Les donneurs de leçons commencent à trembler
L’intérêt de cet article est ailleurs, comme la vérité. Bruno Roger-Petit est l’archétype du penseur de gauche socialiste, arcbouté sur ses postulats, que la réalité a pourtant balayés. Oui mais voilà, il est plus facile de nier le réel que de remettre en cause sa structure mentale. Les coups de boutoirs du réel que les penseurs de la gauche sociétale se prennent depuis deux ans sont tels, que la remise en cause définitive approche. Certains retournent leur veste (Ménard), d’autres évoluent lentement (Onfray), la plupart est tétanisée par l’enjeu : rester dans l’enclos et perdre ensemble, ou sortir, et se faire tirer dessus en tant que traître, ou, pire, néofasciste. Car la gauche idéologique s’est piégée toute seule : en créant un cordon de sécurité autour de ses intellectuels, qui faisaient office de penseurs du Système mais aussi de gardiens, elle a bloqué toute évolution en criminalisant l’amélioration de la pensée.
- Pas facile de passer de donneur à receveur de leçons
Le résultat ? Un Waterloo idéologique, où un peloton de donneurs de leçons surannées fusille quelques fuyards au lieu d’essayer de comprendre les raisons de leur fuite.

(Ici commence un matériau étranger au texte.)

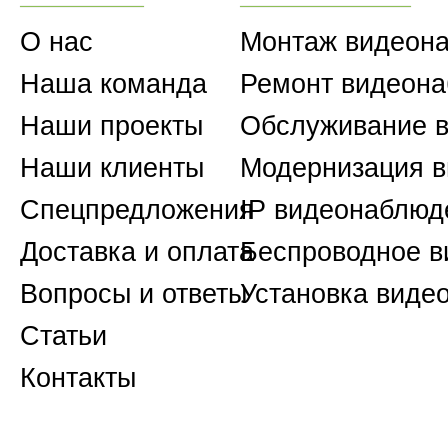
О нас
Монтаж видеон
Наша команда
Ремонт видеон
Наши проекты
Обслуживание 
Наши клиенты
Модернизация 
Спецпредложения
IP видеонаблюд
Доставка и оплата
Беспроводное 
Вопросы и ответы
Установка виде
Статьи
Контакты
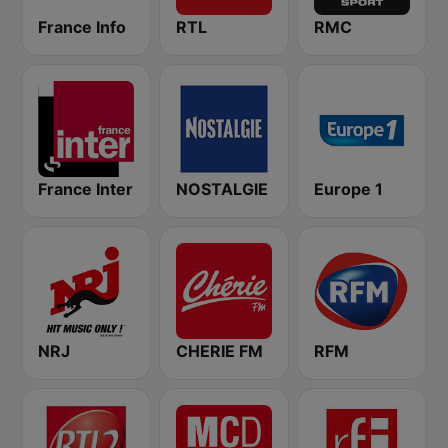
France Info
RTL
RMC
France Inter
NOSTALGIE
Europe 1
NRJ
CHERIE FM
RFM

En face, les affranchis rigolent bien : ils sont du côté du réel. Et le réel finit toujours par gagner sur l’idéologie. Après avoir craché tous les crachats de son corps sur les fachos et autres mal-pensants, Bruno Roger-Petit est en train de faire son aggiornamento. Va-t-il se cracher dessus, à l’image des communistes staliniens qui faisaient leur autocritique ?
N’allons pas si loin : le journaliste-système s’extrait lui-même du phénomène de rejet des élites que nous vivons actuellement. Or c’est toute une classe médiatico-politique qui est concernée, et, avec une lâcheté confondante, les journalistes qui ont collaboré se détachent des politiques en leur mettant tout sur le dos. À ce rythme, un jour, Bruno Roger-Petit viendra porter les sandwiches aux journalistes d’E&R...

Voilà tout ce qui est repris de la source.